__ABOUT THIS TASK__. In your reply, reproduce every line of the data without any alteration.

Records from a collection:
________________________________________
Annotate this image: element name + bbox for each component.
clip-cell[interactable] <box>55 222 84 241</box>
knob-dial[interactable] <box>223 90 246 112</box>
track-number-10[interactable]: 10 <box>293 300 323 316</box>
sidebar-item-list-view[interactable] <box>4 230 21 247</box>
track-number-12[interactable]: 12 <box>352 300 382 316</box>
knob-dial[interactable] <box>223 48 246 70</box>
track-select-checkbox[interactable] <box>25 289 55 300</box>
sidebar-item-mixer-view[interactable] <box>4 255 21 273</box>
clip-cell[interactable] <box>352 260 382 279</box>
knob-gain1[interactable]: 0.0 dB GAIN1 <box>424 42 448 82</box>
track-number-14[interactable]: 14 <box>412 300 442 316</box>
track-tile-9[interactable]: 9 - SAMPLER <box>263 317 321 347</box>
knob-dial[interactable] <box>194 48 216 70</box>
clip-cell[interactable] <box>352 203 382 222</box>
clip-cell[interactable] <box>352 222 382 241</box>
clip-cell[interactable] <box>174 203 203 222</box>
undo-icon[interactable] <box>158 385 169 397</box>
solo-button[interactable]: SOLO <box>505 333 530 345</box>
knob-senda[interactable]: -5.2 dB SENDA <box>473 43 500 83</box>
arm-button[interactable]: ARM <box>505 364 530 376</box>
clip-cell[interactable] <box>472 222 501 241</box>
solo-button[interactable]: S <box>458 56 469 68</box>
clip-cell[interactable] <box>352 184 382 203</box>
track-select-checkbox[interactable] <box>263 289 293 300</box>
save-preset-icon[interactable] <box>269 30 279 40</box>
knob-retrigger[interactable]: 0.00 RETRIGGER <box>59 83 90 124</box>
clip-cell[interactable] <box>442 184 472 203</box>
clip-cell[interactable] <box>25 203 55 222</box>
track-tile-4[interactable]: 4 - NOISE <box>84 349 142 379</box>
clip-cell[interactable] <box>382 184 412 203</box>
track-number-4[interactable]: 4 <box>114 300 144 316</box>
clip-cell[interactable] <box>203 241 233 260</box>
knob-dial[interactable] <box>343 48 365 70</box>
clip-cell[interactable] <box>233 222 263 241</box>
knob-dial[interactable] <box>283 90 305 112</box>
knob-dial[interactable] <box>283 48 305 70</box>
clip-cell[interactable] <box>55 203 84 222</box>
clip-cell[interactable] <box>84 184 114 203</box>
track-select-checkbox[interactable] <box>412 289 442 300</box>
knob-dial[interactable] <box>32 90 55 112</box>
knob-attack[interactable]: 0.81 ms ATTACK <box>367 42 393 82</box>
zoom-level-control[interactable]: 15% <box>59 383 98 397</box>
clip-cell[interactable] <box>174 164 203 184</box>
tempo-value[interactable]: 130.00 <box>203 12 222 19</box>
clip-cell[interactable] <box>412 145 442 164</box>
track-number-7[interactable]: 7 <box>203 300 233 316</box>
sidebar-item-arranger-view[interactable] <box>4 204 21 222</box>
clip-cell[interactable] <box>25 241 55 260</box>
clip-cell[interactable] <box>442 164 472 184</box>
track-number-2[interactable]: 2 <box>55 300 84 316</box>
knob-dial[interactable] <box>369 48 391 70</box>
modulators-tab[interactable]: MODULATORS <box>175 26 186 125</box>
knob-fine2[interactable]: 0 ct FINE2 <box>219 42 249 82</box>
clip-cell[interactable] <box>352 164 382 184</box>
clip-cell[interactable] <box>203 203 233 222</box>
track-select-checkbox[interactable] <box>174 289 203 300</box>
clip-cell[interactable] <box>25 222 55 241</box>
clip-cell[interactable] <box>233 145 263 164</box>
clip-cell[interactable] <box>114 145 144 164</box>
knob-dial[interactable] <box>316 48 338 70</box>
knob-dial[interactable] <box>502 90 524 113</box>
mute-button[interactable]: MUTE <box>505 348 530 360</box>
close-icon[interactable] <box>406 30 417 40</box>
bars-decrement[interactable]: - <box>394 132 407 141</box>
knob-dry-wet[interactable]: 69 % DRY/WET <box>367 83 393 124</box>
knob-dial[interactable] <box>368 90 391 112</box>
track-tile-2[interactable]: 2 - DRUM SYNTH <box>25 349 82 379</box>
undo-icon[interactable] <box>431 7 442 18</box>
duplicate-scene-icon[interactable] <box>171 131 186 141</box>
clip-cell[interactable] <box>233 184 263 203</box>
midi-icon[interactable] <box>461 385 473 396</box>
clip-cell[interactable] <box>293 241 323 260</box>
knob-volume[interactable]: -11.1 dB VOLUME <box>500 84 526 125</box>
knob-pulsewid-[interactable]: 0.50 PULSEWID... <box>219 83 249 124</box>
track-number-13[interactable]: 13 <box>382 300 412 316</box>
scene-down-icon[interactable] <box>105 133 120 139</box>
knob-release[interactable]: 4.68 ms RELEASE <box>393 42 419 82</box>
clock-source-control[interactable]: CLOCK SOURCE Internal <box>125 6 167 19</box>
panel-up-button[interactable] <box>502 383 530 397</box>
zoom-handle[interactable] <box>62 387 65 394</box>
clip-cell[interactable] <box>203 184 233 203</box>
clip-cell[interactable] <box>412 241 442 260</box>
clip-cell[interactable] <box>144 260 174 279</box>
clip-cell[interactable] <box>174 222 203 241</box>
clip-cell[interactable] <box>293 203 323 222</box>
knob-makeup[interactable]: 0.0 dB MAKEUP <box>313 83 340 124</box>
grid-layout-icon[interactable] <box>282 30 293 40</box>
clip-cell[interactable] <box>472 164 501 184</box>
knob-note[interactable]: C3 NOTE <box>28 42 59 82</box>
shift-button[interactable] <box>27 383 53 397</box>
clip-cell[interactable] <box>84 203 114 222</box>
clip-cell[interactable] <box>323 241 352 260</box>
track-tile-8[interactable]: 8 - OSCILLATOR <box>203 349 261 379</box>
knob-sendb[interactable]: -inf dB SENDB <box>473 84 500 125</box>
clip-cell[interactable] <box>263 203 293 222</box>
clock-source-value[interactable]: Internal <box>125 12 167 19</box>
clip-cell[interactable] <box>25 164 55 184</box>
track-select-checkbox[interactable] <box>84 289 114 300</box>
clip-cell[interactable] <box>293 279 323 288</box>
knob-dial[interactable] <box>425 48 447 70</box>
________________________________________
__RESULT BELOW__.
Annotate this image: element name + bbox for each component.
clip-cell[interactable] <box>55 222 84 241</box>
knob-dial[interactable] <box>223 90 246 112</box>
track-number-10[interactable]: 10 <box>293 300 323 316</box>
sidebar-item-list-view[interactable] <box>4 230 21 247</box>
track-number-12[interactable]: 12 <box>352 300 382 316</box>
knob-dial[interactable] <box>223 48 246 70</box>
track-select-checkbox[interactable] <box>25 289 55 300</box>
sidebar-item-mixer-view[interactable] <box>4 255 21 273</box>
clip-cell[interactable] <box>352 260 382 279</box>
knob-gain1[interactable]: 0.0 dB GAIN1 <box>424 42 448 82</box>
track-number-14[interactable]: 14 <box>412 300 442 316</box>
track-tile-9[interactable]: 9 - SAMPLER <box>263 317 321 347</box>
knob-dial[interactable] <box>194 48 216 70</box>
clip-cell[interactable] <box>352 203 382 222</box>
clip-cell[interactable] <box>352 222 382 241</box>
clip-cell[interactable] <box>174 203 203 222</box>
undo-icon[interactable] <box>158 385 169 397</box>
solo-button[interactable]: SOLO <box>505 333 530 345</box>
knob-senda[interactable]: -5.2 dB SENDA <box>473 43 500 83</box>
arm-button[interactable]: ARM <box>505 364 530 376</box>
clip-cell[interactable] <box>472 222 501 241</box>
solo-button[interactable]: S <box>458 56 469 68</box>
clip-cell[interactable] <box>352 184 382 203</box>
track-select-checkbox[interactable] <box>263 289 293 300</box>
save-preset-icon[interactable] <box>269 30 279 40</box>
knob-retrigger[interactable]: 0.00 RETRIGGER <box>59 83 90 124</box>
clip-cell[interactable] <box>442 184 472 203</box>
clip-cell[interactable] <box>25 203 55 222</box>
track-tile-4[interactable]: 4 - NOISE <box>84 349 142 379</box>
clip-cell[interactable] <box>382 184 412 203</box>
track-number-4[interactable]: 4 <box>114 300 144 316</box>
clip-cell[interactable] <box>203 241 233 260</box>
knob-dial[interactable] <box>343 48 365 70</box>
clip-cell[interactable] <box>233 222 263 241</box>
knob-dial[interactable] <box>283 90 305 112</box>
knob-dial[interactable] <box>283 48 305 70</box>
clip-cell[interactable] <box>55 203 84 222</box>
clip-cell[interactable] <box>84 184 114 203</box>
track-select-checkbox[interactable] <box>412 289 442 300</box>
knob-dial[interactable] <box>32 90 55 112</box>
knob-attack[interactable]: 0.81 ms ATTACK <box>367 42 393 82</box>
zoom-level-control[interactable]: 15% <box>59 383 98 397</box>
clip-cell[interactable] <box>174 164 203 184</box>
tempo-value[interactable]: 130.00 <box>203 12 222 19</box>
clip-cell[interactable] <box>412 145 442 164</box>
track-number-7[interactable]: 7 <box>203 300 233 316</box>
sidebar-item-arranger-view[interactable] <box>4 204 21 222</box>
clip-cell[interactable] <box>25 241 55 260</box>
clip-cell[interactable] <box>442 164 472 184</box>
track-number-2[interactable]: 2 <box>55 300 84 316</box>
knob-dial[interactable] <box>369 48 391 70</box>
modulators-tab[interactable]: MODULATORS <box>175 26 186 125</box>
knob-fine2[interactable]: 0 ct FINE2 <box>219 42 249 82</box>
clip-cell[interactable] <box>352 164 382 184</box>
clip-cell[interactable] <box>203 203 233 222</box>
track-select-checkbox[interactable] <box>174 289 203 300</box>
clip-cell[interactable] <box>25 222 55 241</box>
clip-cell[interactable] <box>233 145 263 164</box>
clip-cell[interactable] <box>114 145 144 164</box>
knob-dial[interactable] <box>316 48 338 70</box>
knob-dial[interactable] <box>502 90 524 113</box>
mute-button[interactable]: MUTE <box>505 348 530 360</box>
close-icon[interactable] <box>406 30 417 40</box>
bars-decrement[interactable]: - <box>394 132 407 141</box>
knob-dry-wet[interactable]: 69 % DRY/WET <box>367 83 393 124</box>
knob-dial[interactable] <box>368 90 391 112</box>
track-tile-2[interactable]: 2 - DRUM SYNTH <box>25 349 82 379</box>
undo-icon[interactable] <box>431 7 442 18</box>
duplicate-scene-icon[interactable] <box>171 131 186 141</box>
clip-cell[interactable] <box>233 184 263 203</box>
midi-icon[interactable] <box>461 385 473 396</box>
clip-cell[interactable] <box>293 241 323 260</box>
knob-volume[interactable]: -11.1 dB VOLUME <box>500 84 526 125</box>
knob-pulsewid-[interactable]: 0.50 PULSEWID... <box>219 83 249 124</box>
track-number-13[interactable]: 13 <box>382 300 412 316</box>
scene-down-icon[interactable] <box>105 133 120 139</box>
knob-release[interactable]: 4.68 ms RELEASE <box>393 42 419 82</box>
clock-source-control[interactable]: CLOCK SOURCE Internal <box>125 6 167 19</box>
panel-up-button[interactable] <box>502 383 530 397</box>
zoom-handle[interactable] <box>62 387 65 394</box>
clip-cell[interactable] <box>203 184 233 203</box>
clip-cell[interactable] <box>412 241 442 260</box>
clip-cell[interactable] <box>144 260 174 279</box>
clip-cell[interactable] <box>174 222 203 241</box>
clip-cell[interactable] <box>293 203 323 222</box>
knob-makeup[interactable]: 0.0 dB MAKEUP <box>313 83 340 124</box>
grid-layout-icon[interactable] <box>282 30 293 40</box>
clip-cell[interactable] <box>472 164 501 184</box>
knob-note[interactable]: C3 NOTE <box>28 42 59 82</box>
shift-button[interactable] <box>27 383 53 397</box>
clip-cell[interactable] <box>84 203 114 222</box>
clip-cell[interactable] <box>323 241 352 260</box>
track-tile-8[interactable]: 8 - OSCILLATOR <box>203 349 261 379</box>
knob-sendb[interactable]: -inf dB SENDB <box>473 84 500 125</box>
clip-cell[interactable] <box>263 203 293 222</box>
clock-source-value[interactable]: Internal <box>125 12 167 19</box>
clip-cell[interactable] <box>25 164 55 184</box>
track-select-checkbox[interactable] <box>84 289 114 300</box>
clip-cell[interactable] <box>293 279 323 288</box>
knob-dial[interactable] <box>425 48 447 70</box>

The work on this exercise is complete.